The patterns that we find may not be what we expected and they may not have a causal relationship, but there will always be a pattern. Not only are our brains “wired” to recognize patterns, but according to Khabaza we will always find patterns in analytics because the data used to create the pattern is a product of our domain of interest and our business knowledge. The business processes operate according to rules and procedures and these always lead to patterns.
For example, the business goal (increase the number of customers) sets the stage for the domain of interest (sales). Data is generated (who bought what, how much, where, when) by processes in the domain (bricks and mortar versus online retail, merchandise mix, seasonal sale event, etc.) and these processes are governed by rules. (For instance, we don’t stock snow shovels in May in Pennsylvania.) The data will reflect those rules and the data mining process will reveal the rules when we combine our data tools with the business knowledge about how to interpret the results in terms of the domain. The rules behind the processes will necessarily generate patterns.
To identify a pattern, we start with what we know about the business process (merchandise selection) and then relate that to what we know about sales, which comes from our business knowledge. (We sell more snow shovels in December and more garden shovels in May in Pennsylvania, but we don’t sell any snow shovels in Florida.) Like the overall process of data mining, identifying patterns is an iterative process. When we uncover one pattern and link that to what we know about the business, we may be able to generate a new hypothesis about another pattern.
Here’s “The Bad.” As Daniel Kahneman writes in Thinking, Fast and Slow, our pattern seeking predilection causes us to incorrectly dismiss the randomness of truly random events.[iv] We find patterns where there are none, or stated more correctly, we drawn a conclusion as to the meaning of the pattern when there is no statistical association between the pattern and the conclusion. Care must be taken to follow best practices for identifying, using and representing patterns. Reading Kahneman’s book is a good place to start to avoid the pitfalls associated with pattern seeking.

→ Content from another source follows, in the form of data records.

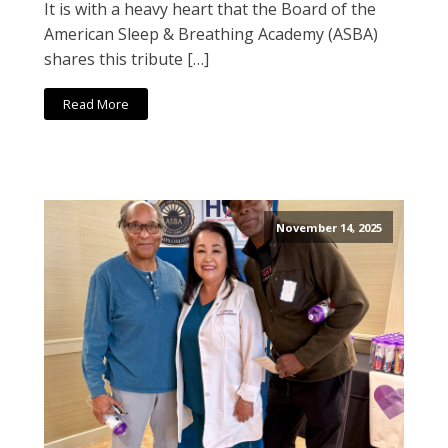
It is with a heavy heart that the Board of the
American Sleep & Breathing Academy (ASBA)
shares this tribute […]
Read More
November 14, 2025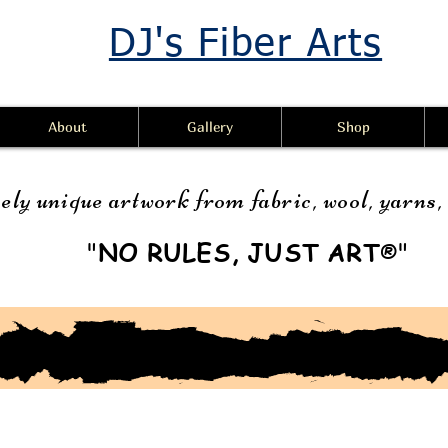
DJ's Fiber Arts
About
Gallery
Shop
ely unique artwork from fabric, wool, yarns
"
NO RULES, JUST ART
"
®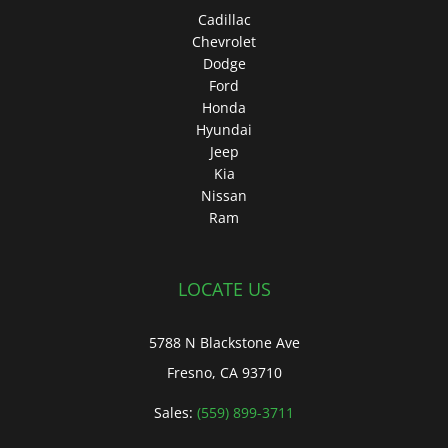
Cadillac
Chevrolet
Dodge
Ford
Honda
Hyundai
Jeep
Kia
Nissan
Ram
LOCATE US
5788 N Blackstone Ave
Fresno, CA 93710
Sales:
(559) 899-3711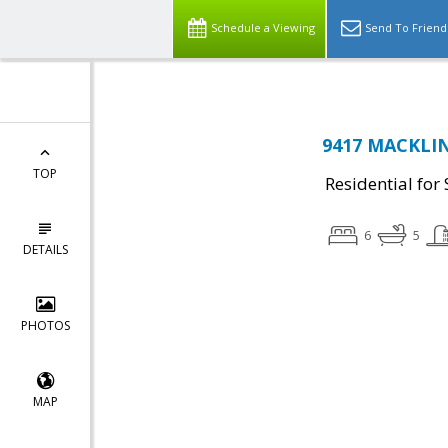
Schedule a Viewing
Send To Friend
9417 MACKLIN 
TOP
Residential for 
6
5
DETAILS
PHOTOS
MAP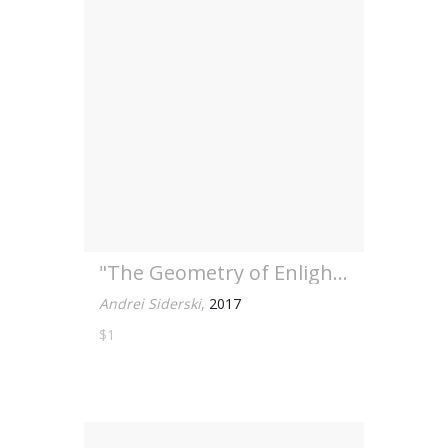
"The Geometry of Enlight...
Andrei Siderski
,
2017
$1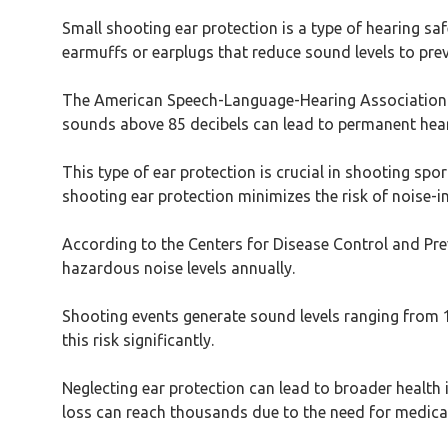
Small shooting ear protection is a type of hearing sa
earmuffs or earplugs that reduce sound levels to pr
The American Speech-Language-Hearing Association (A
sounds above 85 decibels can lead to permanent hear
This type of ear protection is crucial in shooting spor
shooting ear protection minimizes the risk of noise
According to the Centers for Disease Control and Prev
hazardous noise levels annually.
Shooting events generate sound levels ranging from 1
this risk significantly.
Neglecting ear protection can lead to broader health 
loss can reach thousands due to the need for medical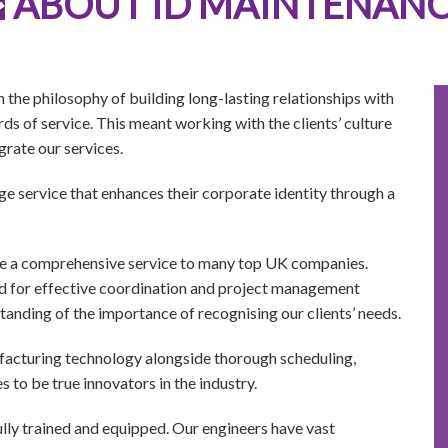
ABOUT ID MAINTENAN
he philosophy of building long-lasting relationships with
s of service. This meant working with the clients’ culture
grate our services.
e service that enhances their corporate identity through a
de a comprehensive service to many top UK companies.
d for effective coordination and project management
tanding of the importance of recognising our clients’ needs.
ufacturing technology alongside thorough scheduling,
 to be true innovators in the industry.
ully trained and equipped. Our engineers have vast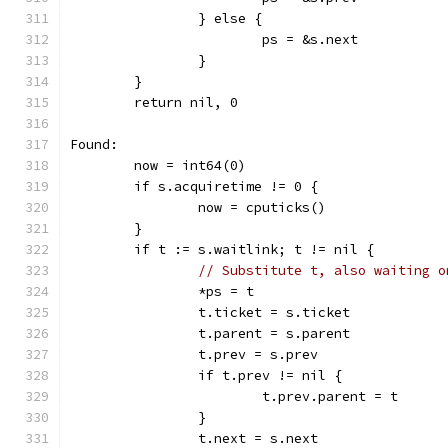
		} else {
			ps = &s.next
		}
	}
	return nil, 0
Found:
	now = int64(0)
	if s.acquiretime != 0 {
		now = cputicks()
	}
	if t := s.waitlink; t != nil {
// Substitute t, also waiting o
		*ps = t
		t.ticket = s.ticket
		t.parent = s.parent
		t.prev = s.prev
		if t.prev != nil {
			t.prev.parent = t
		}
		t.next = s.next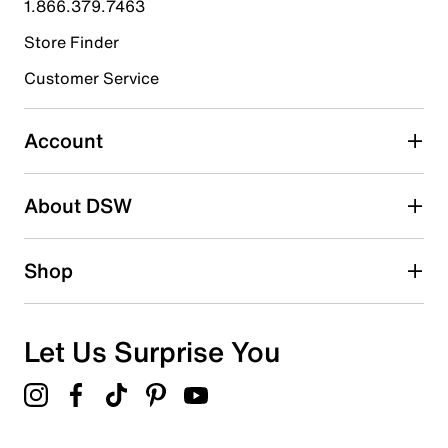
1.866.379.7463
Store Finder
Select to rate the item with 4 stars. This action will open
submission form.
Customer Service
Select to rate the item with 5 stars. This action will open
submission form.
Account
Adding a review will require a valid email for verification
Search reviews by keyword
About DSW
Shop
Let Us Surprise You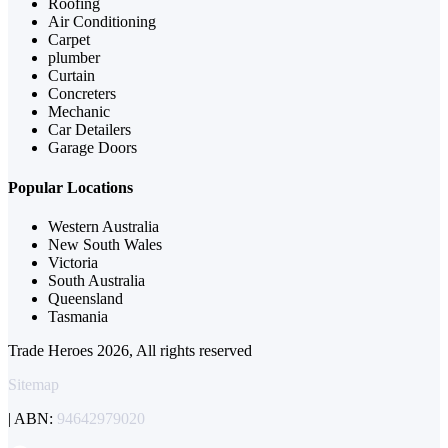
Roofing
Air Conditioning
Carpet
plumber
Curtain
Concreters
Mechanic
Car Detailers
Garage Doors
Popular Locations
Western Australia
New South Wales
Victoria
South Australia
Queensland
Tasmania
Trade Heroes 2026, All rights reserved
Sitemap
| ABN:
94642979020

Finally, we have “The Ugly.” In the movie, “The Good, The Bad, and The Ugly”, one of the techniques used by the director, Sergio Leone, was to frame the movie in a specific way. Roger Ebert pointed this out in his review of the film:
“The rule is that the ability to see is limited by the sides of the frame. At important moments in the film, what the camera cannot see, the characters cannot see, and that gives Leone the freedom to surprise us with entrances that cannot be explained by the practical geography of his shots.”
In the same way, the patterns in analytics can be deliberately framed to support a specific point of view. Two other books come to mind that are well known standards: How to Lie with Statistics from Darrell Huff[v] and How to Lie with Maps from Mark Monmonier[vi]. These books alert us of the potential dangers in the interpretations that we make from our analytics as well as the potential for others to mislead us with analytics.
This post merely scratches the surface of “The Good, The Bad, and The Ugly” in patterns. I welcome other’s comments and suggestions for exploring these topics further.
[ii] Gareth Cook and David Byrne, The Best American Infographics. (New York: Houghton Mifflin Harcourt Publishing Company, 2013), xvii.
[iii] Lima, Manuel, Visual Complexity: Mapping Patterns of Information. (New York: Princeton Architectural Press, 2011), 73.
[iv] Kahneman, Daniel, Thinking, Fast and Slow. (New York: Farrar, Straus and Giroux, 2011).
[v] Huff, Darrell, How to Lie with Statistics. (New York: W. W. Norton & Company, 1954).
[vi] Monmonier, Mark, How to Lie with Maps. (Chicago: University Of Chicago Press; 1996).